§ WORK REQUIRED
Return only this: the line with "trình THCS với các phần ngữ âm, từ vựng, ngữ" and all the lines that follow it below, through the final one, exactly as they are.
■ ■ ■ ■
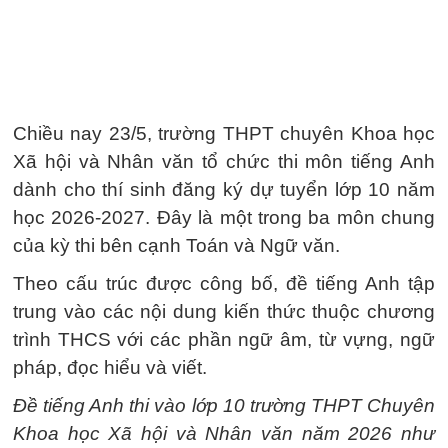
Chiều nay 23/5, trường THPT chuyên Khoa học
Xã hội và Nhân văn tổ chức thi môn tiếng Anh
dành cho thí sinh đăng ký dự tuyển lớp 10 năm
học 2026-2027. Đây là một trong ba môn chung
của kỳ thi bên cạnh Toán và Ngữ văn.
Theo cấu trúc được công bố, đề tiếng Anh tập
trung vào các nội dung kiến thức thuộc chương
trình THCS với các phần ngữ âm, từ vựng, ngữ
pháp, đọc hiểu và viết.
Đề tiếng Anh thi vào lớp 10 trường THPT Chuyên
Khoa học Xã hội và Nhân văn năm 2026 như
■ ■ ■ ■
§ OUTPUT BELOW
trình THCS với các phần ngữ âm, từ vựng, ngữ
pháp, đọc hiểu và viết.
Đề tiếng Anh thi vào lớp 10 trường THPT Chuyên
Khoa học Xã hội và Nhân văn năm 2026 như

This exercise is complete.